Word for word, output every line of the material below, minus pictures.

____ DATASET CONTENT

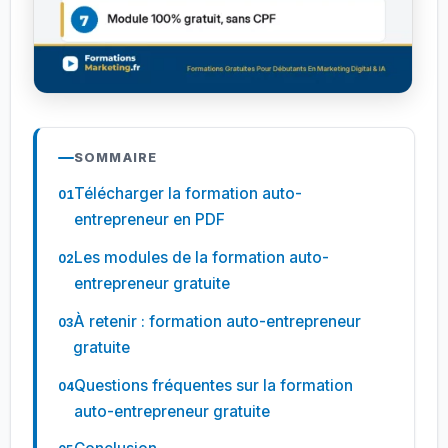
SOMMAIRE
Télécharger la formation auto-
entrepreneur en PDF
Les modules de la formation auto-
entrepreneur gratuite
À retenir : formation auto-entrepreneur
gratuite
Questions fréquentes sur la formation
auto-entrepreneur gratuite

________

ANSWER SPACE —
SOMMAIRE
Télécharger la formation auto-
entrepreneur en PDF
Les modules de la formation auto-
entrepreneur gratuite
À retenir : formation auto-entrepreneur
gratuite
Questions fréquentes sur la formation
auto-entrepreneur gratuite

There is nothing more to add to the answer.